**TASK INPUT**
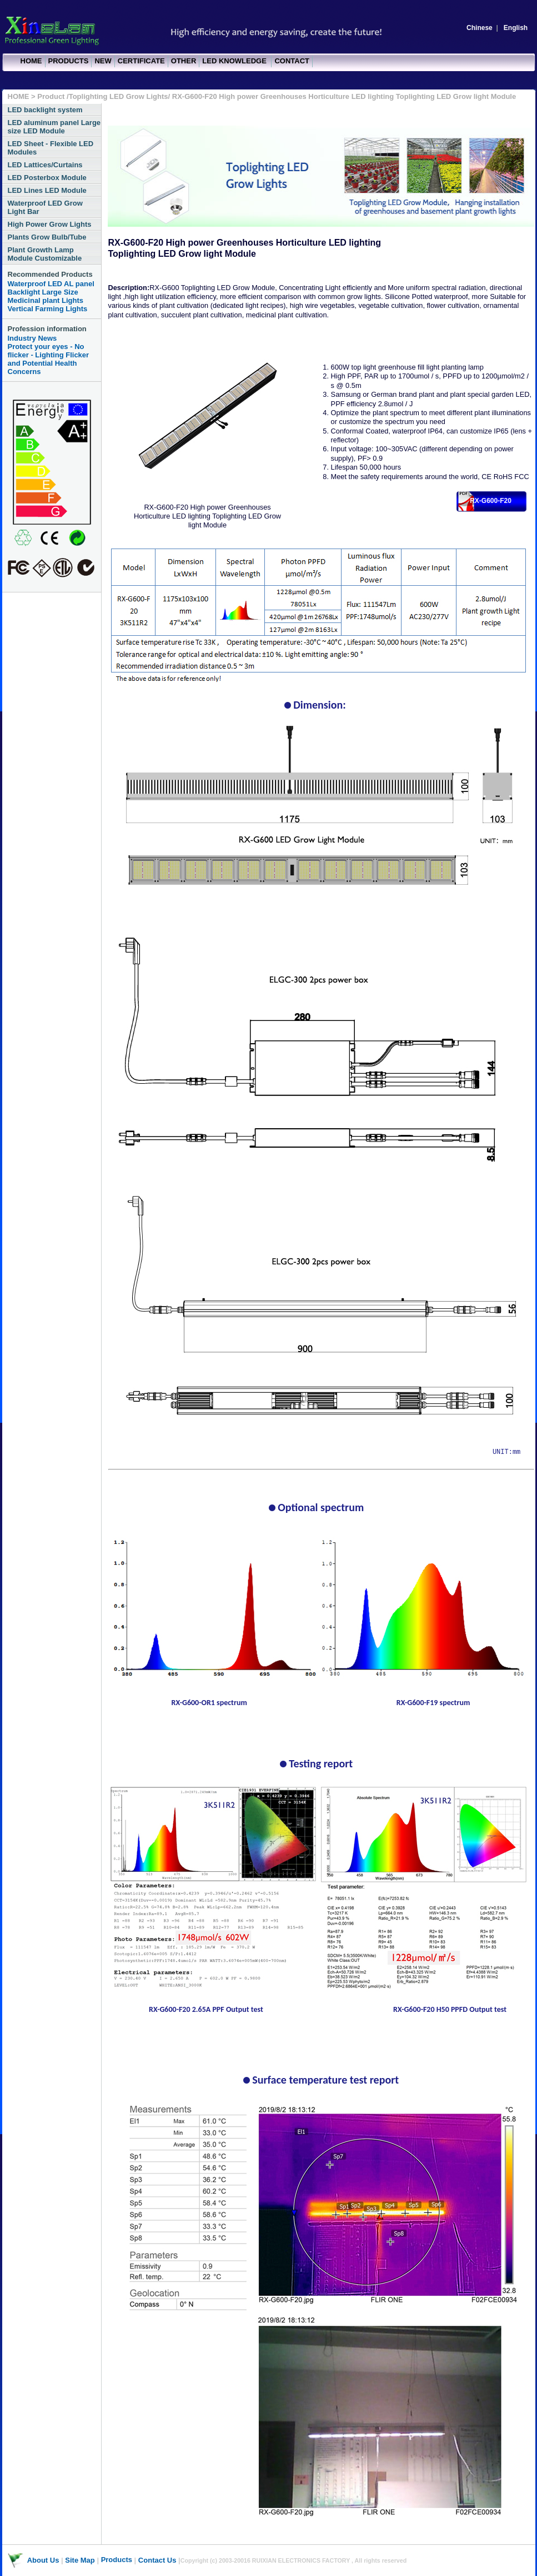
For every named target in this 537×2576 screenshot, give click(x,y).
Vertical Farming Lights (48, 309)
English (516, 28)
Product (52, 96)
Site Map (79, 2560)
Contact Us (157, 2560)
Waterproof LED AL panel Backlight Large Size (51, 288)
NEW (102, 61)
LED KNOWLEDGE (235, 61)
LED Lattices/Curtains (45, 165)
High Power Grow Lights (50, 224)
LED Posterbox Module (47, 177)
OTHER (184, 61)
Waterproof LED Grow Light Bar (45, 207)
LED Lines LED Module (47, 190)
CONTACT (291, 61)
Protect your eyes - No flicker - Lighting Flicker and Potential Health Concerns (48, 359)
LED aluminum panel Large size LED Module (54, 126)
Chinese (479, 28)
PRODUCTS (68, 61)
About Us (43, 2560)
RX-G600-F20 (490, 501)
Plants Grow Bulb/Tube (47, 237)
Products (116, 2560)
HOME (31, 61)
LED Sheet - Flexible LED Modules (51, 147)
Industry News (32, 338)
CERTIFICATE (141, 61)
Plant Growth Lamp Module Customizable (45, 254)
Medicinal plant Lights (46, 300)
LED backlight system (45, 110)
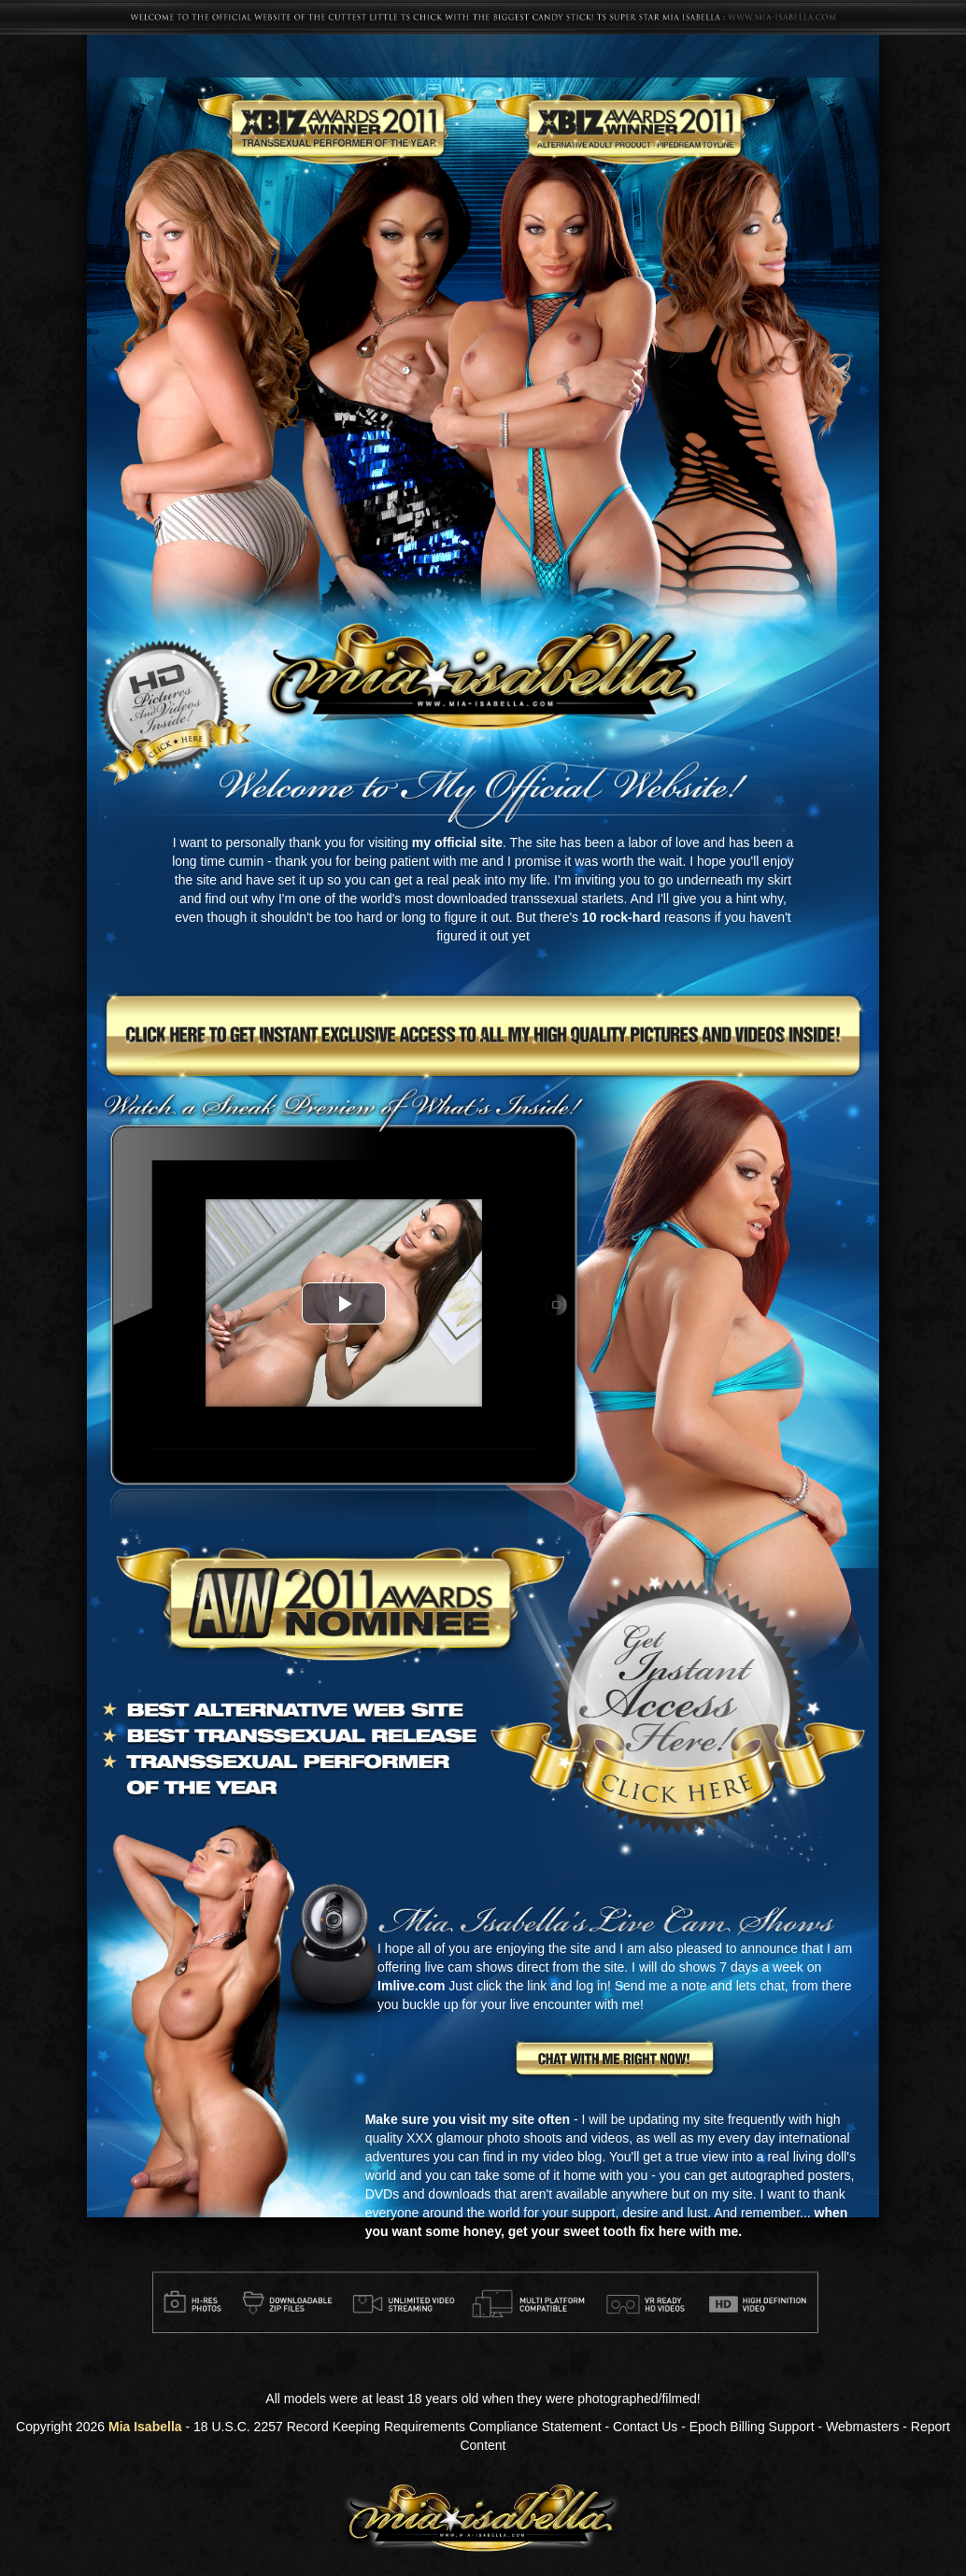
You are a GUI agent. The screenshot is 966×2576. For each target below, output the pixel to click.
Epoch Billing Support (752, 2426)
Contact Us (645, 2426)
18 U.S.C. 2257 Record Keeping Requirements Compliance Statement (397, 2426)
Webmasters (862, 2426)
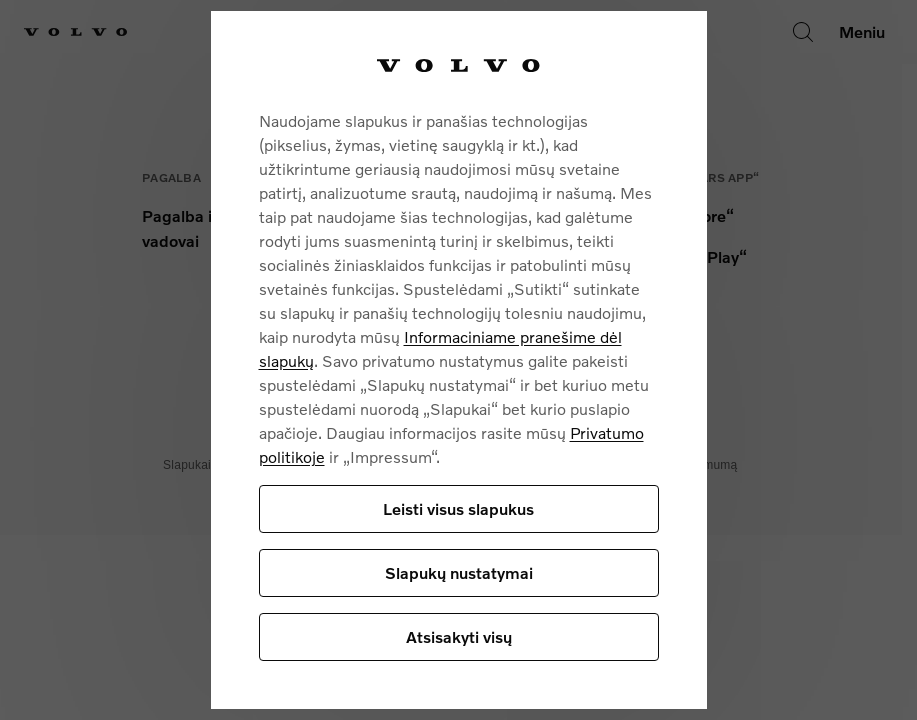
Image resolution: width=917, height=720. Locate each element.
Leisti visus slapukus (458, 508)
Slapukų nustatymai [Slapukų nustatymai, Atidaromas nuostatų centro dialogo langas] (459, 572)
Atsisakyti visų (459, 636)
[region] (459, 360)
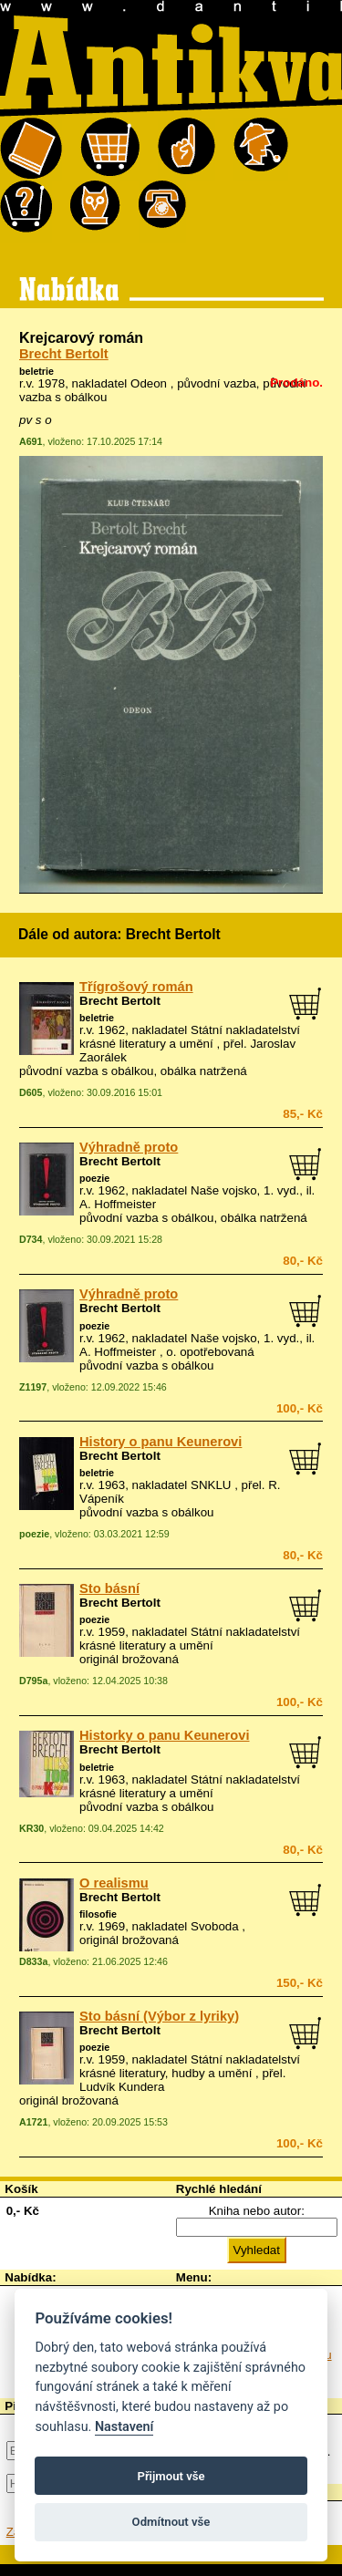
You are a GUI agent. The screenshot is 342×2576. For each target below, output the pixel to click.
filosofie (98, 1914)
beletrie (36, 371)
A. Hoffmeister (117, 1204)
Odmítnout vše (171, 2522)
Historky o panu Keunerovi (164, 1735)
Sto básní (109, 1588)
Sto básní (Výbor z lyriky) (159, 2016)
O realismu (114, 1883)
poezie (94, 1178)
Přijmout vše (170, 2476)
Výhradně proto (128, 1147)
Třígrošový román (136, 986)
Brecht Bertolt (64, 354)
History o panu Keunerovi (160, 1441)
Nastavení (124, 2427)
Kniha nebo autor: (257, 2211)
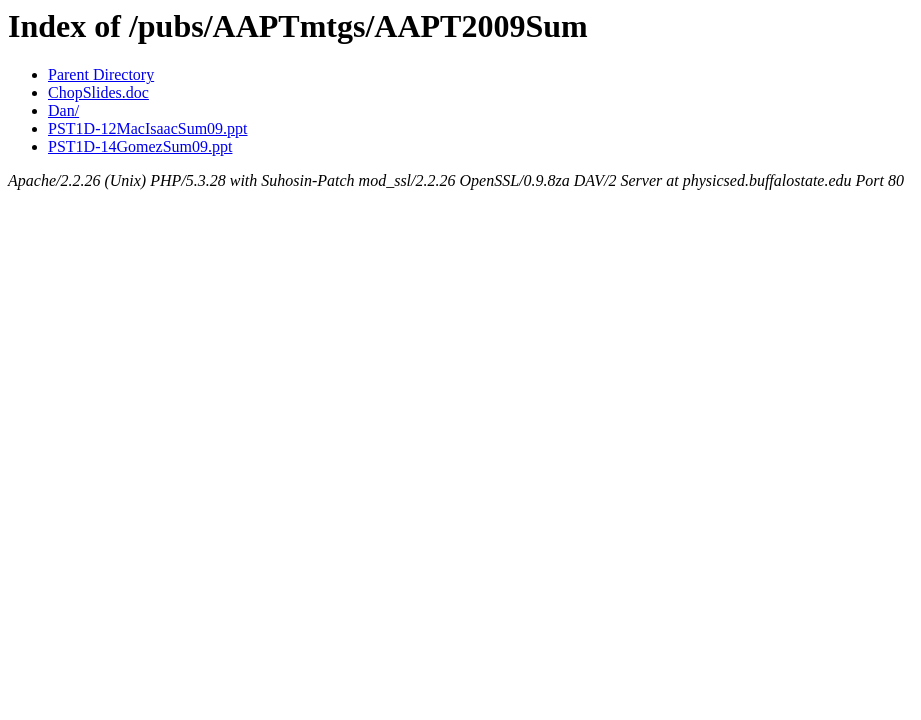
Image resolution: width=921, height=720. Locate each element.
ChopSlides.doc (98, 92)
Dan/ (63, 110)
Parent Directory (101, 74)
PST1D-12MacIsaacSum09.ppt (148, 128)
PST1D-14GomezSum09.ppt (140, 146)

**WHAT TO PRODUCE**
What belongs in the answer is each line above from the line with "LED backlight system (45, 110)" to the line with "You are a GUI agent. The screenshot is 342×2576.", inclusive, reproduced exactly and free of pictures.

**ANSWER SECTION**
LED backlight system (45, 110)
You are a GUI agent. The screenshot is 966×2576. For each target below, output the pixel to click.
Epoch Billing Support (752, 2426)
Contact Us (645, 2426)
18 U.S.C. 2257 Record Keeping Requirements Compliance Statement (397, 2426)
Webmasters (862, 2426)
Image resolution: width=917, height=720. Locate each element.
Leisti visus slapukus (458, 508)
Slapukų nustatymai [Slapukų nustatymai, Atidaromas nuostatų centro dialogo langas] (459, 572)
Atsisakyti visų (459, 636)
[region] (459, 360)
You are a GUI agent. The screenshot is 342×2576. For each target below, output the pixel to click.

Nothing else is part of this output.